-- Problem requirements --
Nothing but the lines below from the one containing "Частные боны России" through the one containing "植物素材のキーマ風カレー（中辛）（レトルト）170ｇ 6.7％" should appear in the answer, exact and without pictures.

[Collected data]
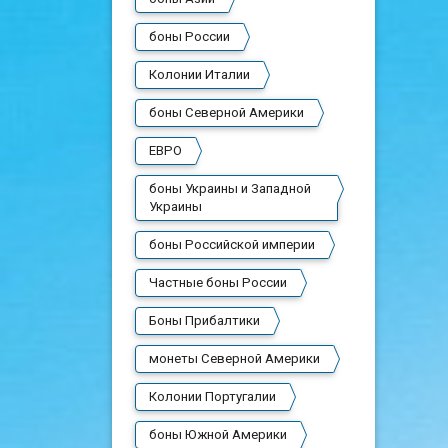
боны России
Колонии Италии
боны Северной Америки
ЕВРО
боны Украины и Западной
Украины
боны Российской империи
Частные боны России
Боны Прибалтики
монеты Северной Америки
Колонии Португалии
боны Южной Америки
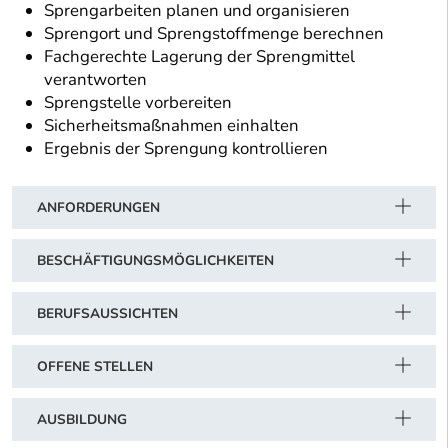
Sprengarbeiten planen und organisieren
Sprengort und Sprengstoffmenge berechnen
Fachgerechte Lagerung der Sprengmittel
verantworten
Sprengstelle vorbereiten
Sicherheitsmaßnahmen einhalten
Ergebnis der Sprengung kontrollieren
ANFORDERUNGEN
BESCHÄFTIGUNGSMÖGLICHKEITEN
BERUFSAUSSICHTEN
OFFENE STELLEN
AUSBILDUNG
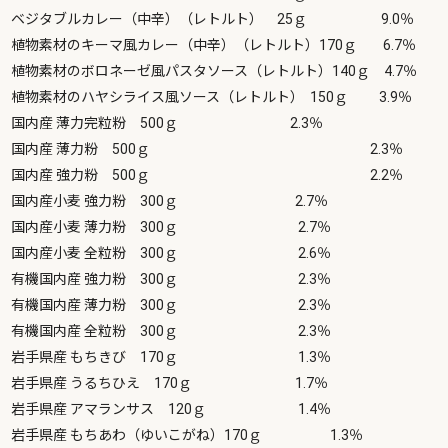
ベジタブルカレー（中辛）（レトルト） 25ｇ 9.0％
植物素材のキーマ風カレー（中辛）（レトルト）170ｇ 6.7％
植物素材のボロネーゼ風パスタソース（レトルト）140ｇ 4.7％
植物素材のハヤシライス風ソース（レトルト） 150ｇ 3.9％
国内産 薄力完粒粉 500ｇ 2.3％
国内産 薄力粉 500ｇ 2.3％
国内産 強力粉 500ｇ 2.2％
国内産小麦 強力粉 300ｇ 2.7％
国内産小麦 薄力粉 300ｇ 2.7％
国内産小麦 全粒粉 300ｇ 2.6％
有機国内産 強力粉 300ｇ 2.3％
有機国内産 薄力粉 300ｇ 2.3％
有機国内産 全粒粉 300ｇ 2.3％
岩手県産 もちきび 170ｇ 1.3％
岩手県産 うるちひえ 170ｇ 1.7％
岩手県産 アマランサス 120ｇ 1.4％
岩手県産 もちあわ（ゆいこがね）170ｇ 1.3％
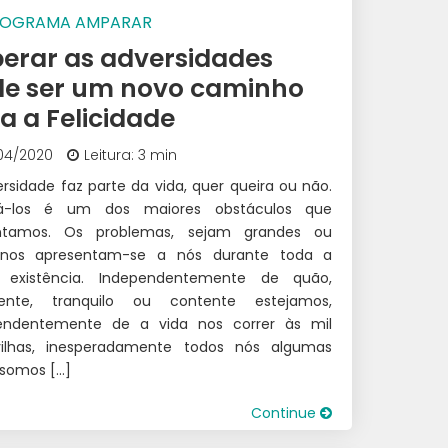
ROGRAMA AMPARAR
erar as adversidades
e ser um novo caminho
a a Felicidade
04/2020
Leitura: 3 min
rsidade faz parte da vida, quer queira ou não.
á-los é um dos maiores obstáculos que
ntamos. Os problemas, sejam grandes ou
nos apresentam-se a nós durante toda a
 existência. Independentemente de quão,
igente, tranquilo ou contente estejamos,
endentemente de a vida nos correr às mil
ilhas, inesperadamente todos nós algumas
 somos […]
Continue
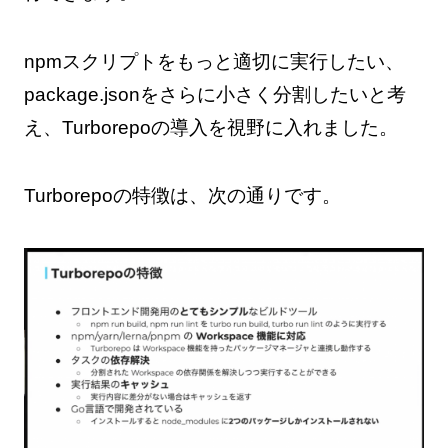
npmスクリプトをもっと適切に実行したい、
package.jsonをさらに小さく分割したいと考
え、Turborepoの導入を視野に入れました。
Turborepoの特徴は、次の通りです。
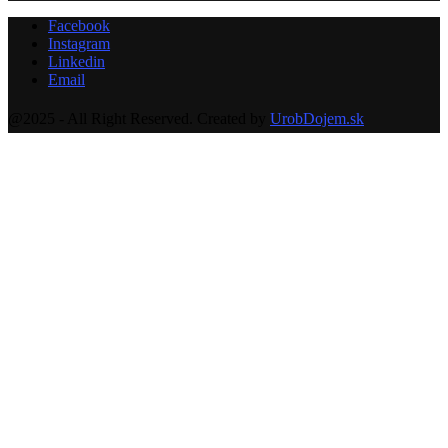
Facebook
Instagram
Linkedin
Email
@2025 - All Right Reserved. Created by
UrobDojem.sk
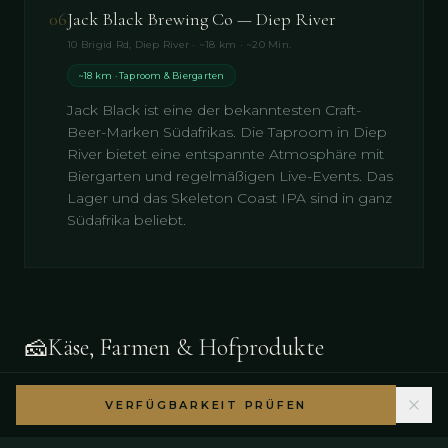
06
Jack Black Brewing Co — Diep River
10 Brigid Rd, Diep River · ~18 km · ~20 Min.
~18 km · Taproom & Biergarten
Jack Black ist eine der bekanntesten Craft-
Beer-Marken Südafrikas. Die Taproom in Diep
River bietet eine entspannte Atmosphäre mit
Biergarten und regelmäßigen Live-Events. Das
Lager und das Skeleton Coast IPA sind in ganz
Südafrika beliebt.
🧀
Käse, Farmen & Hofprodukte
Südafrika produziert erstklassigen Käse
VERFÜGBARKEIT PRÜFEN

-- Solution for this exercise --
Частные боны России
Боны Прибалтики
монеты Северной Америки
Колонии Португалии
боны Южной Америки
Sprengarbeiten planen und organisieren
Sprengort und Sprengstoffmenge berechnen
Fachgerechte Lagerung der Sprengmittel
verantworten
Sprengstelle vorbereiten
Sicherheitsmaßnahmen einhalten
Ergebnis der Sprengung kontrollieren
ANFORDERUNGEN
BESCHÄFTIGUNGSMÖGLICHKEITEN
BERUFSAUSSICHTEN
OFFENE STELLEN
AUSBILDUNG
ベジタブルカレー（中辛）（レトルト） 25ｇ 9.0％
植物素材のキーマ風カレー（中辛）（レトルト）170ｇ 6.7％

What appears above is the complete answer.